Alors que les guitaristes Nick Polak et Omar Iskandr semblent faire le concours de qui a la plus belle chemise avec le batteur Vincent Kreyder, le bassiste JB Van der Val passe comme d'habitude tout le concert trempé et le regarder est déjà un exorcisme en soi. Ses chemises à lui ne sont pas là pour être admirées, elles sont là pour SOUFFRIR. Enfin, il y a le charisme de Raven, sa façon d'incarner les titres, d'inviter son public dans cet univers en alternant regards noirs habités et immenses sourires bienveillants, cette énergie sauvage qui s'empare de la musique pour lui donner une dimension nouvelle en live. Aurait-on aimé être plus surpris par la setlist ? Oui et non : les morceaux sont joués avec une telle détermination, une telle vigueur, une telle générosité, qu'on a encore et toujours l'impression de les redécouvrir. En fait, on aurait aimé que ce moment irréel et déjà terminé dure une éternité et que DOOL nous joue tout son répertoire, dix fois de suite. Peut-être qu'un jour nous entendrons à nouveau Vantablack, Golden Serpents, In Her Darkest Hour, Dust & Shadow... ou peut-être pas. Et ce sera très bien comme ça aussi, parce qu'il y aura les nouveaux titres et qu'ils déchirent tous ! C'est ça aussi, la beauté du deuil : savoir dire au-revoir à ce qui disparait pour mieux accueillir ce qui est là maintenant... puis sera ailleurs plus tard.

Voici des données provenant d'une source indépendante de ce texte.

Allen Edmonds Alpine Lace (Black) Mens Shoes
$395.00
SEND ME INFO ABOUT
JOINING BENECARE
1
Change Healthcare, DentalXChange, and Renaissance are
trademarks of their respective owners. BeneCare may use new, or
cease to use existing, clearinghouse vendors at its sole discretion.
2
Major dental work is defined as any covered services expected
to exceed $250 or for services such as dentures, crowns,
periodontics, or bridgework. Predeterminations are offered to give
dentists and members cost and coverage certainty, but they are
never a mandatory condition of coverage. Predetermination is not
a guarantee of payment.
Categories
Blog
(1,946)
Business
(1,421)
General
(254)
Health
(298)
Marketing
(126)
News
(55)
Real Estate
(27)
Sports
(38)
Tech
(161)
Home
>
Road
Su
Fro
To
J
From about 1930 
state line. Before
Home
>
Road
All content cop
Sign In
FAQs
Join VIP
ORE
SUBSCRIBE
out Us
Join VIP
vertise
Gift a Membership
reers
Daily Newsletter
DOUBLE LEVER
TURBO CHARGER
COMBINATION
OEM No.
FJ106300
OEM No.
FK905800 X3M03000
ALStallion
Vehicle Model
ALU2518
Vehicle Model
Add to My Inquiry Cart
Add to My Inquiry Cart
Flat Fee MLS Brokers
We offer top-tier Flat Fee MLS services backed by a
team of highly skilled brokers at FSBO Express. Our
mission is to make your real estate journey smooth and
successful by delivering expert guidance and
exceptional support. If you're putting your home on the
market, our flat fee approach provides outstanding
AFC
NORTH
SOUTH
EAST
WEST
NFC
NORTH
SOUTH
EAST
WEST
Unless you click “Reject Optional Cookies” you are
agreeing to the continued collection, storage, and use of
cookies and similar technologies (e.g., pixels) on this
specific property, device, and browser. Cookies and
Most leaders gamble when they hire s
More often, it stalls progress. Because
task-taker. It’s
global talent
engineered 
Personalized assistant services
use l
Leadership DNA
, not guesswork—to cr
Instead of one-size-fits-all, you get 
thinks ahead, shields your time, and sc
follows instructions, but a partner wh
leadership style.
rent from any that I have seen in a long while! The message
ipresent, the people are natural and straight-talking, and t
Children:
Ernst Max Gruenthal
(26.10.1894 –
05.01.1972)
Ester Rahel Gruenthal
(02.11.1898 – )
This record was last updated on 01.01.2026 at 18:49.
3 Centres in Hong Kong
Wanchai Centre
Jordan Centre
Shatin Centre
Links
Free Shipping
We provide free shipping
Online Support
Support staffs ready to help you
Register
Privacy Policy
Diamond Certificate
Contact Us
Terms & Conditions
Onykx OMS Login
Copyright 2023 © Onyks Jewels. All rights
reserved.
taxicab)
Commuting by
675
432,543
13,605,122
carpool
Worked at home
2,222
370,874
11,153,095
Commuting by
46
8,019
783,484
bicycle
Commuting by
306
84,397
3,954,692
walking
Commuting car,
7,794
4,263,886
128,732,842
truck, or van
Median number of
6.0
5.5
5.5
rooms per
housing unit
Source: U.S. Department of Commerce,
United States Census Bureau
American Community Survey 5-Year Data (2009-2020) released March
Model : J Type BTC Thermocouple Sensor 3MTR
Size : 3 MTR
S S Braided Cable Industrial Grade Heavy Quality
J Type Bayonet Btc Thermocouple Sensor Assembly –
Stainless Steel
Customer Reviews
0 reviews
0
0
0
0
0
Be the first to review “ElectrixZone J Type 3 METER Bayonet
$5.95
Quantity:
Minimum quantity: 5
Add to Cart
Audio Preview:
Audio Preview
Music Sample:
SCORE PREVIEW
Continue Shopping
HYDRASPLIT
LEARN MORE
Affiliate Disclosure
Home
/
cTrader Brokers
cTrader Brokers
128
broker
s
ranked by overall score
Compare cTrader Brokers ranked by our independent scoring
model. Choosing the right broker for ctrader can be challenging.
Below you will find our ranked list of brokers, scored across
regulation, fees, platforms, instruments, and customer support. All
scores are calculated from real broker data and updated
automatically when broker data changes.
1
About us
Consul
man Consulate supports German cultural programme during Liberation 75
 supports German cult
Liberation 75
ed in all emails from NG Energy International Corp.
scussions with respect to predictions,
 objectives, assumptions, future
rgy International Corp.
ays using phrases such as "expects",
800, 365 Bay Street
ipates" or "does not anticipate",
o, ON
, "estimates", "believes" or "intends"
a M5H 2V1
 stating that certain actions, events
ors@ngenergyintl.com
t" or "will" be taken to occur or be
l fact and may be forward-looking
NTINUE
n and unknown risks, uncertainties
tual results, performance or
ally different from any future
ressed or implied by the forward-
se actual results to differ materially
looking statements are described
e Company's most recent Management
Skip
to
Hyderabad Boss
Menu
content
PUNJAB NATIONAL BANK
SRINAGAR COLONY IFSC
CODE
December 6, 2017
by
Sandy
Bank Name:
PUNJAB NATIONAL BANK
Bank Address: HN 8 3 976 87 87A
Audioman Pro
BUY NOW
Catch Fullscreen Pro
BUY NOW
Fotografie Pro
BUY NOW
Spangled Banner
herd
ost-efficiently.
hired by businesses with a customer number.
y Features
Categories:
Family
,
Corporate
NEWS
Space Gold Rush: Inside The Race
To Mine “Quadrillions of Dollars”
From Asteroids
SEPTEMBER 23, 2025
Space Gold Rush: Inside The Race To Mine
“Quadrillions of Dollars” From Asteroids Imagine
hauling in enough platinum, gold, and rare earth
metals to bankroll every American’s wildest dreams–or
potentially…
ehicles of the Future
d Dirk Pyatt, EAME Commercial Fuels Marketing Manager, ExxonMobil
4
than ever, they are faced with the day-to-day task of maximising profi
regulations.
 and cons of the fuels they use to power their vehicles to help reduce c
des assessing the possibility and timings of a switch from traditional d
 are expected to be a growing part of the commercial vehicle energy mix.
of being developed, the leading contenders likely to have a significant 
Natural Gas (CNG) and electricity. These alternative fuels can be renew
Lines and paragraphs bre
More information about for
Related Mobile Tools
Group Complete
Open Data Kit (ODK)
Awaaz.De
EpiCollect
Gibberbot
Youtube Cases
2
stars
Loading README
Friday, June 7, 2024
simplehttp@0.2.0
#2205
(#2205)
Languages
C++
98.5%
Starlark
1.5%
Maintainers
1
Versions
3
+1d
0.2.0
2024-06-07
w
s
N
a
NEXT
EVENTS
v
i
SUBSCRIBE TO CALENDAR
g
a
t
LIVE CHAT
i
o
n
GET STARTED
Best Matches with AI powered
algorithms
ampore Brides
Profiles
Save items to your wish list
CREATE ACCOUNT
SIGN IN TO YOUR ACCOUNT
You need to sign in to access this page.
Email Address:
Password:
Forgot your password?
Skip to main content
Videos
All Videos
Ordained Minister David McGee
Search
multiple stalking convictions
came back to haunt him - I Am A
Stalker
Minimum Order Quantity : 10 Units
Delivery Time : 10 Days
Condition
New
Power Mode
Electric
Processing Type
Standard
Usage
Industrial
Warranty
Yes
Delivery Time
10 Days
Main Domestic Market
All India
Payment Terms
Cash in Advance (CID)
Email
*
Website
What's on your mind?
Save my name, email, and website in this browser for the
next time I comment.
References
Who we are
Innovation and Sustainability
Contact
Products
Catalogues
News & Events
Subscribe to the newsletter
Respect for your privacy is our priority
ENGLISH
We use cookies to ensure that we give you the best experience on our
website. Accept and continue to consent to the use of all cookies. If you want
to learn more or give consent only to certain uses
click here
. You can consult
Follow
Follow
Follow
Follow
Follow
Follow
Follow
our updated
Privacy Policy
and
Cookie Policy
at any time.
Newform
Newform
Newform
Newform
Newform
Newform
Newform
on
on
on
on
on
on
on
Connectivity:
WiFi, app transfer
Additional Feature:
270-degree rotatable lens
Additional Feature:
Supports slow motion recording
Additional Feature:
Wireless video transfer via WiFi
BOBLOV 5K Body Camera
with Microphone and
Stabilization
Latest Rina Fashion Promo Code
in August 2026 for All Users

DOOL a dix ans et s'apprête à les fêter sur scène dans leur pays natal avec un mini-festival à l'affiche affolante. En dix ans, on a parfois cru que nos coeurs allaient se briser, comme quand cette fichue pandémie amputait Summerland puis, quand enfin DOOL revenait sur scène à Paris pour jouer face à une salle loin d'être pleine. Cette fois, c'est la bonne : la salle était blindée, DOOL commence enfin à recevoir l'accueil qu'ils méritent dans notre pays. Ça ne fait donc que dix ans qu'on se passe leurs morceaux en boucle, nous rappelant cette époque quand on était ados, qu'on découvrait un nouveau truc super avec l'impression de pouvoir n'écouter plus que ça pour le reste de notre vie. Avec sa sincérité, son efficacité, sa force et sa poésie sombre et romantique, DOOL nous fait renouer avec ce sentiment : on pourrait n'écouter plus qu'eux jusqu'à la fin des temps. Ne faites pas ça, continuez d'être curieux, de découvrir, d'écouter plein de choses. Mais surtout, écoutez DOOL et allez voir DOOL ! Les dix années à venir de leur carrière seront trépidantes.